Torque on a soleniod / coil in magnetic field

Homework Statement

A solenoid having 180 turns and a cross-sectional area of 6.68 cm² carries a current of 1.12 A

1) If it is placed in a uniform 1.12 T magnetic field, find the torque this field exerts on the solenoid if its axis is oriented perpendicular to the field.

2) If it is placed in a uniform 1.12 T magnetic field, find the torque this field exerts on the solenoid if its axis is oriented at 45.0* with the field

Homework Equations

τ = IBAsinθ

The Attempt at a Solution

1) know the following:
N=180 , B = 1.12T , I = 1.12A , θ = 90* , area = .0668 m2

τ = IBAsinθ

τ = (1.12 A) (1.12 T) ( .0668 m2) (sin90) = 0.084
I then take that and multiply by number of turns = 0.084 x 180 = 15.08

But my answer is wrong. where am I going wrong?



2) N=180 , B = 1.12T , I = 1.12A , θ = 45* , area = .0668 m2

τ = IBAsinθ

τ = (1.12 A) (1.12 T) ( .0668 m2) (sin45) = 0.060
I then take that and multiply by number of turns = 0.060 x 180 = 10.67

This is also a wrong answer. Where am I going wrong here?


Please help

 

[alphysicist]

Hi jvince17,

Homework Statement

A solenoid having 180 turns and a cross-sectional area of 6.68 cm² carries a current of 1.12 A

1) If it is placed in a uniform 1.12 T magnetic field, find the torque this field exerts on the solenoid if its axis is oriented perpendicular to the field.

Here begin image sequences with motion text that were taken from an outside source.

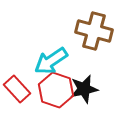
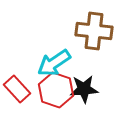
brown cross: rotated 9 degrees counterclockwise
cyan arrow: moved 3 px right, 2 px down
black star: rotated 8 degrees clockwise
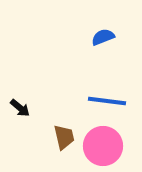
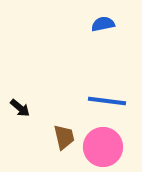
blue semicircle: moved 13 px up; rotated 10 degrees clockwise
pink circle: moved 1 px down
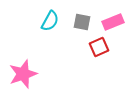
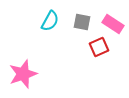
pink rectangle: moved 2 px down; rotated 55 degrees clockwise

2) If it is placed in a uniform 1.12 T magnetic field, find the torque this field exerts on the solenoid if its axis is oriented at 45.0* with the field

Homework Equations

τ = IBAsinθ

The Attempt at a Solution

1) know the following:
N=180 , B = 1.12T , I = 1.12A , θ = 90* , area = .0668 m2

This area is not correct. Remember that the area given in the problem was in cm², not cm. Do you see what it need to be?

 

[jcvince17]

Hi jvince17,



This area is not correct. Remember that the area given in the problem was in cm², not cm. Do you see what it need to be?

I sure do! thank you very much. I changed my area and recalculated and both answers are now correct!

 

[florence.noy]

Good evening,

This is my first time doing this since i had just completed my registration. I am really very eager to know exactly my answer to the problem because when i tried solving it for number 1 my answer is (0) because i am using (cos 90) which is equal to 0. In number 2 my answer is 0.1066522483 N.m. I do not know if I am correct. If I am wrong please I need to know where did I get it wrong.

Thank you very much and more power to us!

 

[asteriatic]

!

I would like to provide a response to the above content on torque on a solenoid/coil in a magnetic field.

Firstly, it is important to note that the torque on a solenoid or coil in a magnetic field is a result of the interaction between the magnetic field and the current flowing through the coil. The equation for torque on a solenoid/coil is τ = IBAsinθ, where I is the current, B is the magnetic field, A is the cross-sectional area, and θ is the angle between the magnetic field and the axis of the solenoid/coil.

In the given problem, there are a few errors in the calculations for both parts 1 and 2. Firstly, the given area of 6.68 cm2 should be converted to m2, which gives 0.000668 m2. Secondly, the angle θ in part 2 is given as 45.0*, which should be converted to radians (θ = π/4).

After correcting these errors, the correct calculations for part 1 would be:

τ = (1.12 A) (1.12 T) (0.000668 m2) (sin90*) = 0.000844 Nm
Multiplying this by the number of turns (180) gives a final torque of 0.152 Nm.

Similarly, for part 2:

τ = (1.12 A) (1.12 T) (0.000668 m2) (sinπ/4) = 0.000599 Nm
Multiplying this by the number of turns (180) gives a final torque of 0.108 Nm.

I hope this helps to clarify the correct approach to solving this problem. It is important to pay attention to the units and to convert them appropriately, as well as to use the correct values for the angle θ. Keep up the good work!